Well, what he actually says is the ‘phase transition’ in computer science. Two things make that possible: 1- too much data and 2- processing speed.
One of the nicest example he gives is that a learning algorithm X is the best with 1 million examples and another algorithm Y comes at the third rank but when the same algorithms are run on a data set of 1 billion examples then Y becomes the best one.
Another good examples: Scene completion example where the algorithm did not provide meaningful results with 10.000 images and researchers kept on trying with 100.000 images, again no good results, then with 1.000.000 images, again no results but then with 10.000.000 images it worked very well! So there’s some kind of phase transition – or a quantum leap – is going on here. The situation is similar to Google Image Search where they were trying to find the canonical images, e.g. the image that best represents ‘Mona Lisa’ and not some variation of it. By taking pairs of images, doing a feature comparison, calculating a distance and arranging data as graph and running a pagerank-like algorithm on the graph they were able to find the images that represent the given set of keywords best.

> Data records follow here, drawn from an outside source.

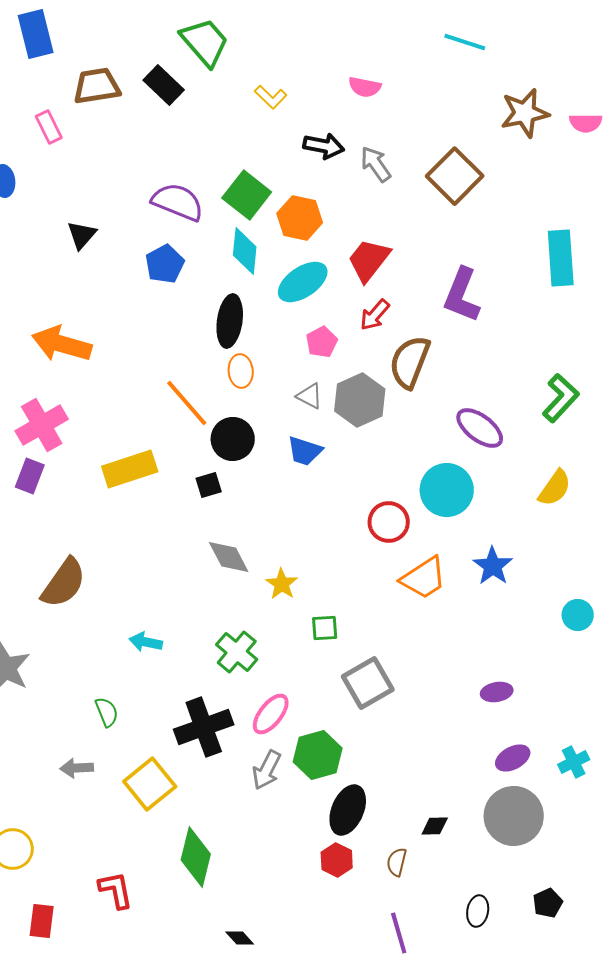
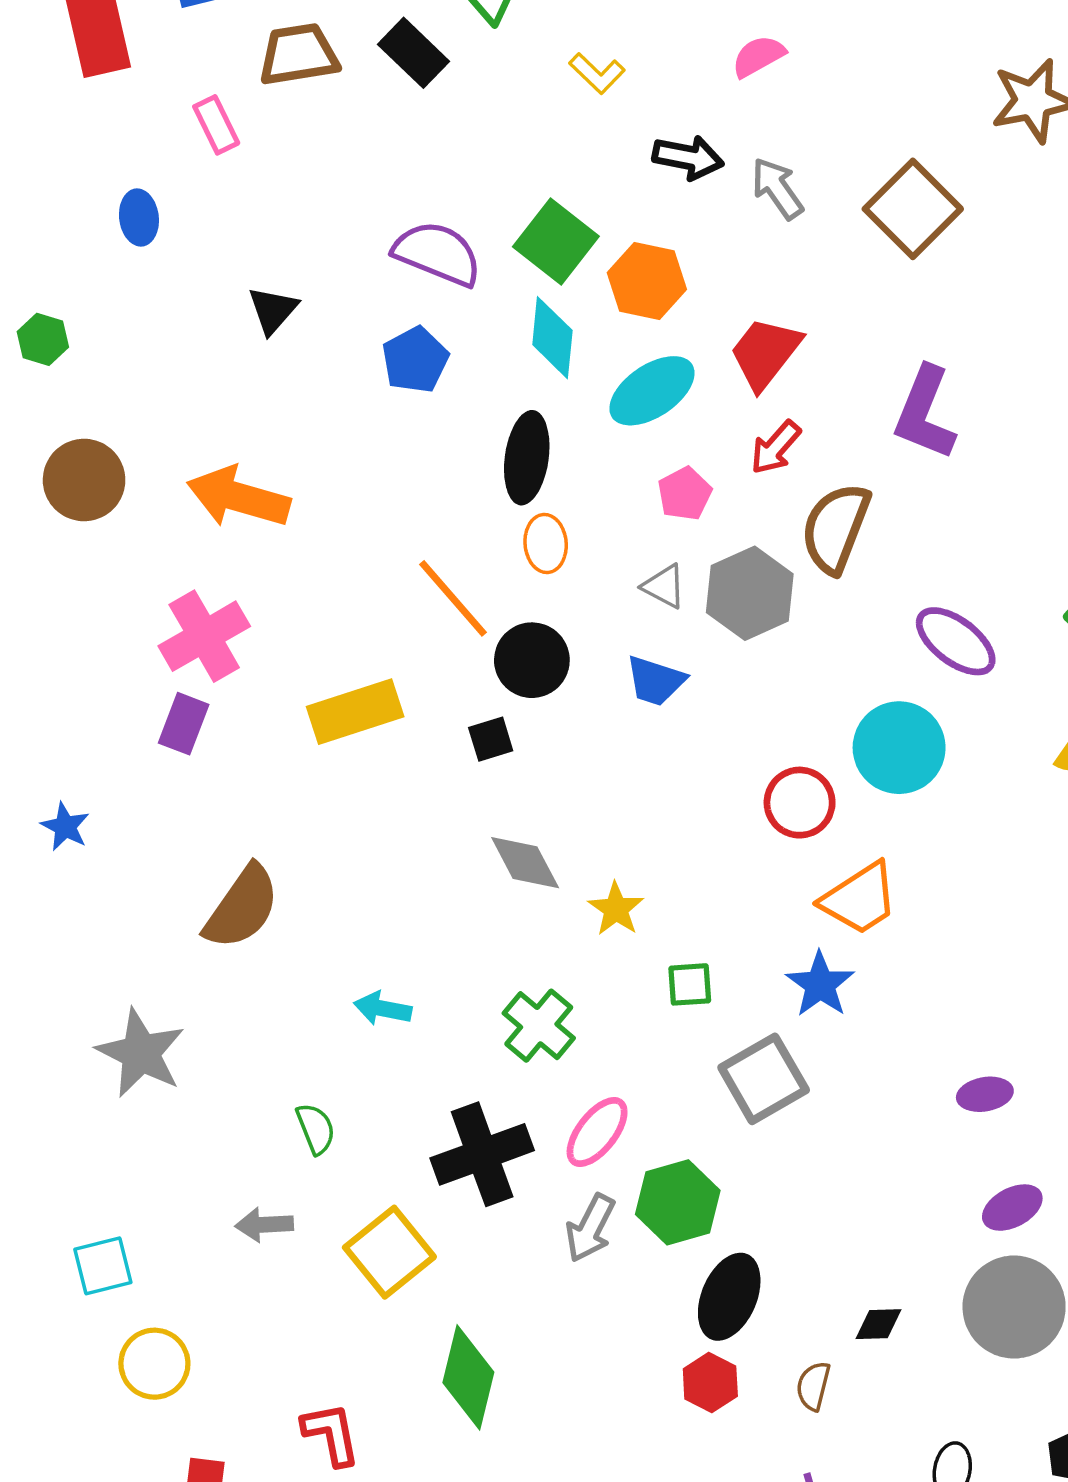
pink semicircle: (365, 87) -> (758, 56), turned 140
blue star: (493, 566) -> (820, 984), moved

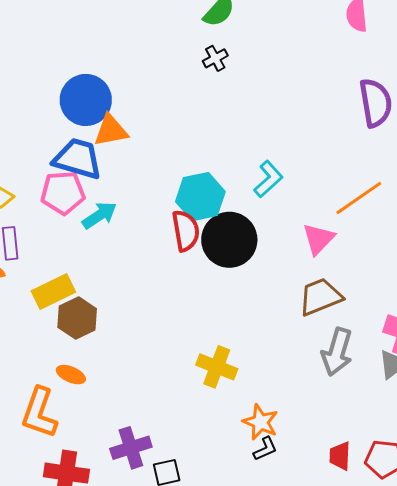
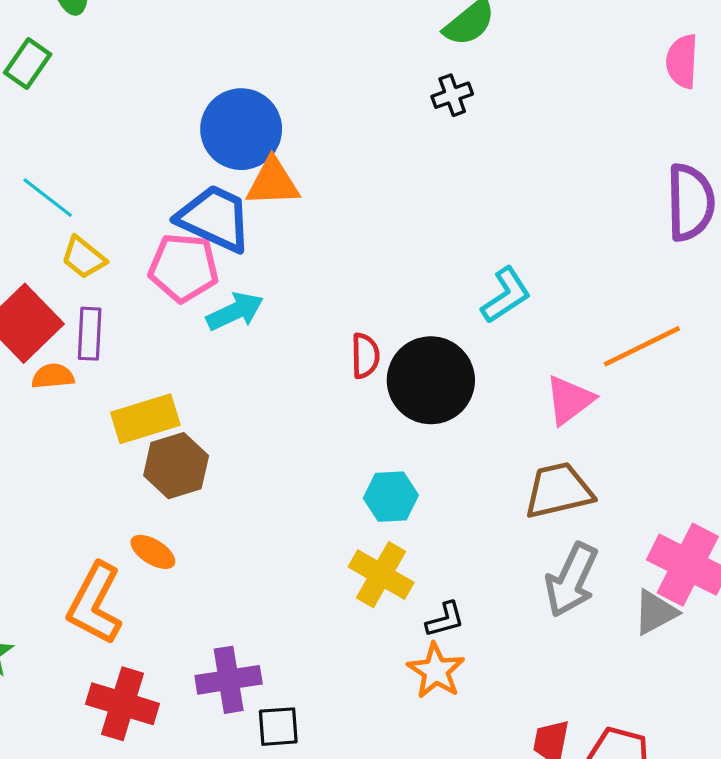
cyan hexagon: (200, 197) -> (391, 497), moved, size x0.7
red semicircle: (186, 231) -> (365, 356), size x0.7
black L-shape: (265, 449) -> (445, 619), moved

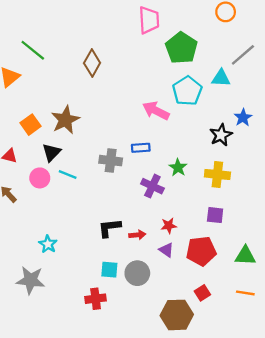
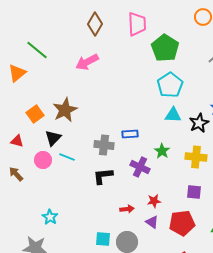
brown diamond: (92, 63) -> (95, 24), moved
cyan triangle: (221, 78) -> (173, 115), moved
pink arrow: (156, 111) -> (87, 62), moved, turned -55
black L-shape: (109, 228) -> (103, 176), moved

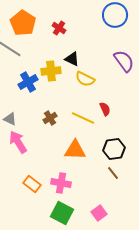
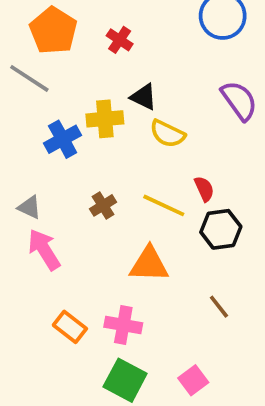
black hexagon: (114, 149) -> (221, 229), moved

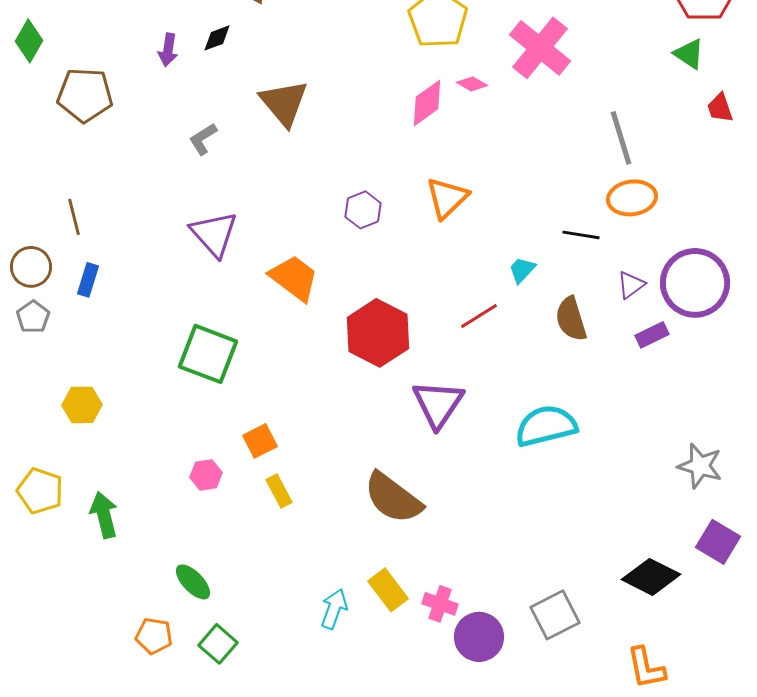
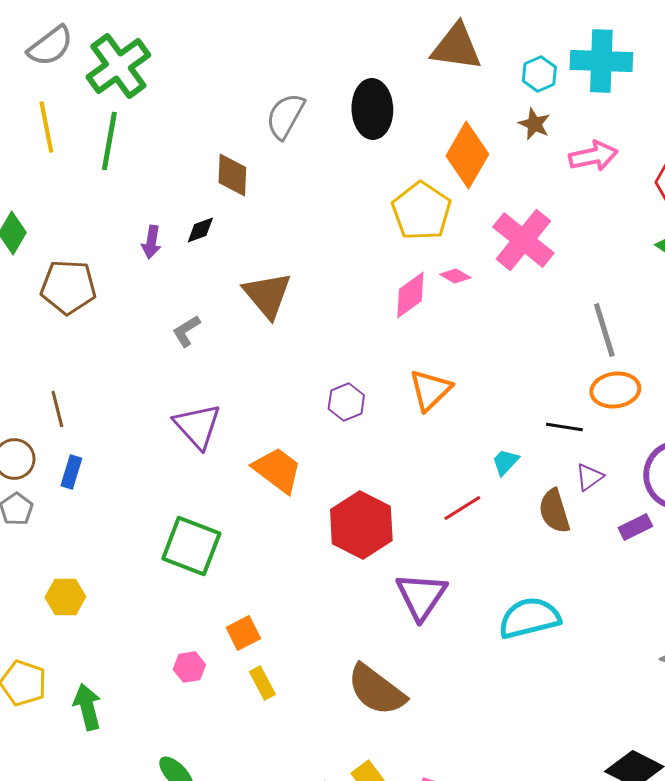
purple triangle: (631, 285) -> (589, 477), moved

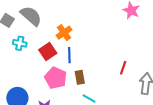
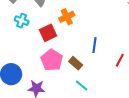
blue line: (69, 55) -> (95, 45), moved
brown rectangle: (80, 77) -> (76, 63), turned -48

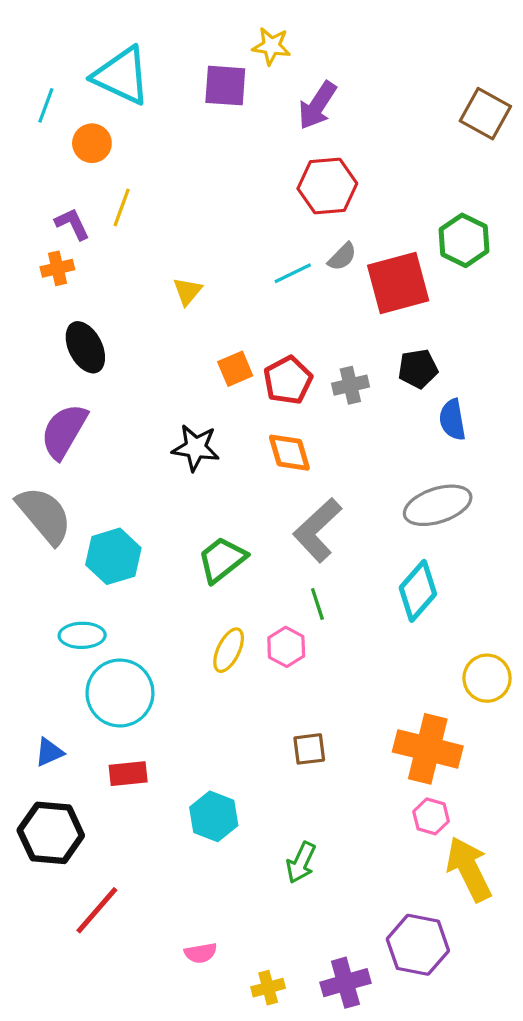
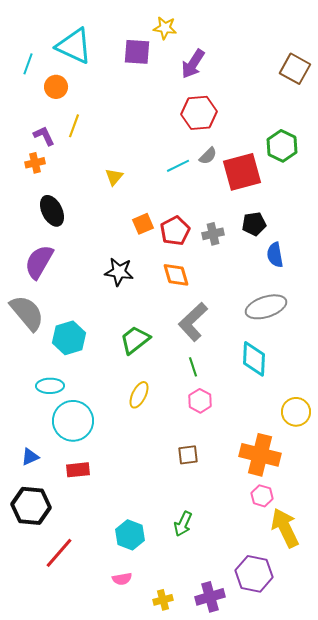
cyan diamond: (418, 591) -> (254, 359), turned -39
pink hexagon: (286, 647) -> (200, 401), moved
cyan hexagon: (214, 816) -> (130, 535), moved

It is always fun and revealing to listen to Norvig. If you are interested in cutting edge research in machine learning, pattern recognition and machine translation I recommend this video enthusiastically. Especially the parts where Norvig shows some single page Python source code for word segmentation and typo checking programs (first is about %97 correct, running on a laptop with a data set of about 1.7 billion words, the second is about %75 correct, again running on a not-very-high-end laptop). He also mentions MapReduce programming paradigm and some wrong claims about the model, showing how it helps to do parallel programming for very large amounts of data.